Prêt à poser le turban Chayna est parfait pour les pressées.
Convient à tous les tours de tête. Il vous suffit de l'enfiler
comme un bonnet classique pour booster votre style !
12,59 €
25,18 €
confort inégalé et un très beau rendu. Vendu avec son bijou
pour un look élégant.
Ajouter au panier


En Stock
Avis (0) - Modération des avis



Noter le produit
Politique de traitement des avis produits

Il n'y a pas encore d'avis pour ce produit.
---
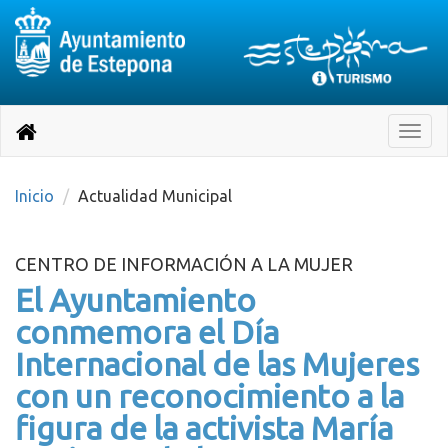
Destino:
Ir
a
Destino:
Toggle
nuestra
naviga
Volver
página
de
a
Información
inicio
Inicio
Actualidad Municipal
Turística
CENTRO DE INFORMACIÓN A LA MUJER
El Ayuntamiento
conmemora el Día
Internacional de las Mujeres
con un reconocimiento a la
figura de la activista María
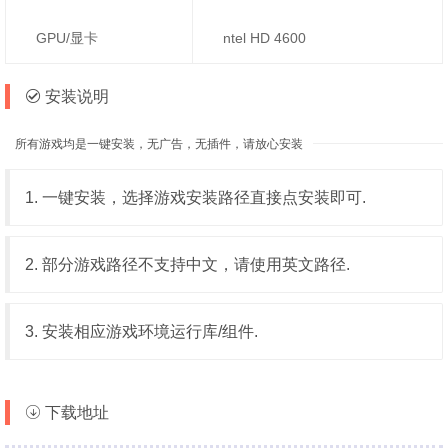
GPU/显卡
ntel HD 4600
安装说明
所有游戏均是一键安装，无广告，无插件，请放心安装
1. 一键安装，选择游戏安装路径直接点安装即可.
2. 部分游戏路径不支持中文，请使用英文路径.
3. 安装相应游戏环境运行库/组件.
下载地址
---
TASK STATEMENT: Looking at the data above, write out exactly the lines that start at the one containing "Politique de traitement des avis produits" and end at the one containing "Il n'y a pas encore d'avis pour ce produit."; include both and nothing beyond.

ANSWER FOR THE TASK:
Politique de traitement des avis produits

Il n'y a pas encore d'avis pour ce produit.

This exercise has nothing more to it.